Sunday, 28 January 2007

Apple

It looked for all the beautiful, primeval world, like a pear, but rounder. Eve reached up to pluck the fruit. It was red where exposed to the sun and green on its shadier side.

'I wonder if I, too, have a shadier side.' Eve had not realised she had spoken aloud until she heard the voice ...

'Perhaps you would like to eat from the each side, to see if the flavours are different? You might learn something' A snake slithered into view.

Eve took a bite from each half of the fruit. She decided she liked the dark side …

Saturday, 20 January 2007

Writer's Block

Writer’s Block

He sits in front of the screen, staring. Just staring. A look on his face indicates puzzlement and his lips begin to move, though without sound. He stares ahead of him and finds his voice.

‘I know him. I know that man. I’m sure it’s him – his glasses seem heavier. Thicker lenses? It’s the glasses I remember. You look old with those glasses.’

He looks away, down at the table, sees the keyboard. He looks closely: Q W E R T Y U I O P … Yes, he knows this. He looks up at the screen, at the man in the screen.

‘You’re a writer, aren’t you? You make books. I’ve read your books. A writer.’

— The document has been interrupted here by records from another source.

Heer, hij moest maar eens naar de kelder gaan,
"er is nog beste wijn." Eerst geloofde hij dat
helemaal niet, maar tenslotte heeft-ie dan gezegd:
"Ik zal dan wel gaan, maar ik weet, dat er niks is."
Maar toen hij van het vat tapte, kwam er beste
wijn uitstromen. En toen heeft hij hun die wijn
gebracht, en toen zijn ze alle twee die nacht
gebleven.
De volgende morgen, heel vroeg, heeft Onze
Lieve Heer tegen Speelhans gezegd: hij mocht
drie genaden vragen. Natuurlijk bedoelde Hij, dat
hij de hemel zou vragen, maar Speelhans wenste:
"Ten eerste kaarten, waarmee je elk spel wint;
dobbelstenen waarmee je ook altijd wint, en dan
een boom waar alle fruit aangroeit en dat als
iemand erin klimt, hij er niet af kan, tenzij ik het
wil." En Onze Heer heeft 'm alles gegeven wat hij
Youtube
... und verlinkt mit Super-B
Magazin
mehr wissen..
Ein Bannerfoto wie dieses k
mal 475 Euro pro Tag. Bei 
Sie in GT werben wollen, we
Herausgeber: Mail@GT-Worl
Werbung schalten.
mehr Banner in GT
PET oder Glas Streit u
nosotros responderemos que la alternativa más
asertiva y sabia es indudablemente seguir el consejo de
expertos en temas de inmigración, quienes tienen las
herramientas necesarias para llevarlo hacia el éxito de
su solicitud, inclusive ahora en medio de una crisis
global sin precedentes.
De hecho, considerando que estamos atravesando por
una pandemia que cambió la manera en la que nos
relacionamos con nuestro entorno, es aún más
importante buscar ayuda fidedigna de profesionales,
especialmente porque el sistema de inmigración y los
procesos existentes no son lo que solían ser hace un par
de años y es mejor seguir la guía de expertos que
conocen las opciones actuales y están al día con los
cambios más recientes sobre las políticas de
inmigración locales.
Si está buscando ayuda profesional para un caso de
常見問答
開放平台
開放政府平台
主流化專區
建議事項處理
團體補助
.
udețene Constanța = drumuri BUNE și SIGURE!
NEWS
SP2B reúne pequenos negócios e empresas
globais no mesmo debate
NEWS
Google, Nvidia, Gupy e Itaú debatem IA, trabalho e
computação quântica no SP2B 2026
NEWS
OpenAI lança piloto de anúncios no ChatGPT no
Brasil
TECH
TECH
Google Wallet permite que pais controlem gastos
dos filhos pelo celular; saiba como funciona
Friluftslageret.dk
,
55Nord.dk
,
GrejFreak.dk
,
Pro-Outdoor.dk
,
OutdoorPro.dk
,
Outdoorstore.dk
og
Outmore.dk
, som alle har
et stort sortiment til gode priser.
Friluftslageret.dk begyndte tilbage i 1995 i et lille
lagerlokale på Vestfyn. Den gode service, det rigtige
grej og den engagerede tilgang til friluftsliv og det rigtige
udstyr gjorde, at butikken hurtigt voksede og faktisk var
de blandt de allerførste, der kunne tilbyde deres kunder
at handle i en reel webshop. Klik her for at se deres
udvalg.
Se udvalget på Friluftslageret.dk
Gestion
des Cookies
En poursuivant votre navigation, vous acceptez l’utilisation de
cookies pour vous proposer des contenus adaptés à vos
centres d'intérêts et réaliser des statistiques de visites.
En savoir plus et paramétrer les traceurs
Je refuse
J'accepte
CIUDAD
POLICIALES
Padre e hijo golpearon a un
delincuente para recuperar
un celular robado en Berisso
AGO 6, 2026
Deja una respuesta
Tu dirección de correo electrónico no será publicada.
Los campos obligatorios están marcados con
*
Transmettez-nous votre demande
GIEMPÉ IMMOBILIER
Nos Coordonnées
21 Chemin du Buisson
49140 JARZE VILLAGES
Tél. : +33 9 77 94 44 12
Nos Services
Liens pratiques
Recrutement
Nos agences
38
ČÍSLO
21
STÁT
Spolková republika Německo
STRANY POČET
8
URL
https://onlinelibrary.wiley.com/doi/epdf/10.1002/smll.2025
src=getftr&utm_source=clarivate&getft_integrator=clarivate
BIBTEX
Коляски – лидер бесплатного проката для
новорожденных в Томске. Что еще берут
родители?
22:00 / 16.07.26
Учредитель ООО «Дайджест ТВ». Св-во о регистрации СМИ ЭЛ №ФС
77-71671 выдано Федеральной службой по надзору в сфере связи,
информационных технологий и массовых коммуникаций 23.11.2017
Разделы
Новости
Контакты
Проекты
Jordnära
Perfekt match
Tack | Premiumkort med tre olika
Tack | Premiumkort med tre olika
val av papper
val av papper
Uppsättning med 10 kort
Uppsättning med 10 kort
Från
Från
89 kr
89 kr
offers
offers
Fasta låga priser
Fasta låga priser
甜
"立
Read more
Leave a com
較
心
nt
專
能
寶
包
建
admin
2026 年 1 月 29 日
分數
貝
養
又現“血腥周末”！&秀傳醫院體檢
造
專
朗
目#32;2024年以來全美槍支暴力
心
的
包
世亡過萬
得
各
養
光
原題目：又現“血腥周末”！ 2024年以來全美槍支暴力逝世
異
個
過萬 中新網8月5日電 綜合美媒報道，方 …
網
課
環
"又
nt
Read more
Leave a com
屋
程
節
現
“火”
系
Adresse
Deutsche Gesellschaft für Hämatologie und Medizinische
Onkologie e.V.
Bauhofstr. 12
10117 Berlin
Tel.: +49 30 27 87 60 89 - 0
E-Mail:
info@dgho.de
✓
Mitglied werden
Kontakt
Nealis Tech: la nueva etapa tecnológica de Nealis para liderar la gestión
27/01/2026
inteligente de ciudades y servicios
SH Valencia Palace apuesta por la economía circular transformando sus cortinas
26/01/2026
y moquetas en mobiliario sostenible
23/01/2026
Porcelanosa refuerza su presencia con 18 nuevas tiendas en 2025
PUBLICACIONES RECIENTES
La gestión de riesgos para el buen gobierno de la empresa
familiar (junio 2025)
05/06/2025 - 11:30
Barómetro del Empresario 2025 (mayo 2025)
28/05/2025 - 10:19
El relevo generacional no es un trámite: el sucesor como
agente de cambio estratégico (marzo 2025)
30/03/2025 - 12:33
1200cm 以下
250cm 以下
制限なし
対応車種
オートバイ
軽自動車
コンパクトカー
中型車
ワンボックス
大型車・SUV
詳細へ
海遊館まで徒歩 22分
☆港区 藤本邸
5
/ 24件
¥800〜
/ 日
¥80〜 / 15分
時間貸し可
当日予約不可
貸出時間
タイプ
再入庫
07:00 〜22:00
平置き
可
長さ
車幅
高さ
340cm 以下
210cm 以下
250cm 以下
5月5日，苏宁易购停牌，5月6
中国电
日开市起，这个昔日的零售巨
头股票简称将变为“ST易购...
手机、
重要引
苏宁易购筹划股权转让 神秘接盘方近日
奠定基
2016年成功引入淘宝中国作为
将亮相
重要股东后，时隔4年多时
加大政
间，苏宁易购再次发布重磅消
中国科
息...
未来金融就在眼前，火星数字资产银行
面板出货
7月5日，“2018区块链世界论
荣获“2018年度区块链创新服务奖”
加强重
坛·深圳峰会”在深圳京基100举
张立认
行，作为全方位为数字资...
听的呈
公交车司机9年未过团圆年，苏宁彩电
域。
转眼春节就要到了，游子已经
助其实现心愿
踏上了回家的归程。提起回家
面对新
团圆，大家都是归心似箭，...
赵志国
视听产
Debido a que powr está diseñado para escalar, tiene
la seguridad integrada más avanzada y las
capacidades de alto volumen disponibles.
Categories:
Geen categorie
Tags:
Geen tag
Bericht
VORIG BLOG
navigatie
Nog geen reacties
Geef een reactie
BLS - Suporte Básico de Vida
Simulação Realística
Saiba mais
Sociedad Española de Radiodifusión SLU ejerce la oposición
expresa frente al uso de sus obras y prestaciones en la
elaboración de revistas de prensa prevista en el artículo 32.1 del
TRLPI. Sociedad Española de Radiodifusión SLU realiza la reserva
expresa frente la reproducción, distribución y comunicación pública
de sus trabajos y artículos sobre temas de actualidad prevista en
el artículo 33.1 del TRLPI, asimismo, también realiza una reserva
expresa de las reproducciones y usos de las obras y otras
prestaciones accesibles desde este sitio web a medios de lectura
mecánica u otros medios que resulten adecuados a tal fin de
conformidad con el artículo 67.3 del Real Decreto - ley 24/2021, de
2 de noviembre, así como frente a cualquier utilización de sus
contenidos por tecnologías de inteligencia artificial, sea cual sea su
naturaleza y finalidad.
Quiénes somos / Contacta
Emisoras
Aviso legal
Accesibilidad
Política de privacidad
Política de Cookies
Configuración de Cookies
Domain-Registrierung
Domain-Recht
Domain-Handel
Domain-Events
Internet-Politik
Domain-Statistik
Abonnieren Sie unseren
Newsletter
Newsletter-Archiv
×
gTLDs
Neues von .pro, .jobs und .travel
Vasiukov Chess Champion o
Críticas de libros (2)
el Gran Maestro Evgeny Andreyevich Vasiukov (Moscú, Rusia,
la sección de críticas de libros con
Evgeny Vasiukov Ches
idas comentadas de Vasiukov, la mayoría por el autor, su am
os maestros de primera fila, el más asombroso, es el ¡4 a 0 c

He frowns and looks down at the keyboard again. His left hand moves tentatively and he presses his thumb against the space bar. Again he presses the space bar and lifts his right hand to press on enter. His hands go back to his lap.

‘So you just press these buttons? You just spell out your stories letter by letter, word at a time.’ He giggles for no apparent reason and says ‘Sentenced to death!’

A sudden look of fear transforms his features. He lifts his hands to shield himself from the man on the screen whose own lips are moving, quivering.

‘What did you do that for?’ He asks. ‘Why did you say that? It’s not the end yet – I’ve not started the story yet. I’ve not started the story!’

He’s shouting now, angry with the man on the screen.

‘You always make me stop too soon when I’ve not finished!’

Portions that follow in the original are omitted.